*Exercise goal:* Apart from the pictures, every entry below should be repeated exactly.

[[ Recorded information, beginning ]]

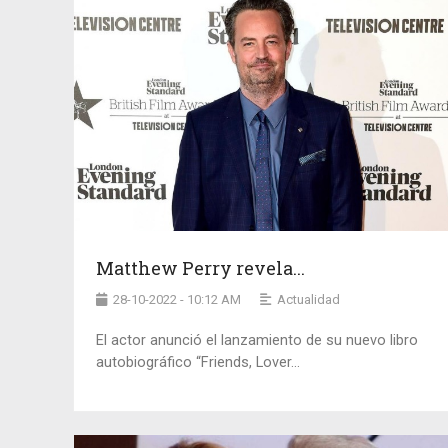
Matthew Perry revela...
28-10-2022 - 10:12 AM
Actualidad
El actor anunció el lanzamiento de su nuevo libro
autobiográfico “Friends, Lover...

[[ Recorded information, end ]]

*Task output:*
Matthew Perry revela...
28-10-2022 - 10:12 AM
Actualidad
El actor anunció el lanzamiento de su nuevo libro
autobiográfico “Friends, Lover...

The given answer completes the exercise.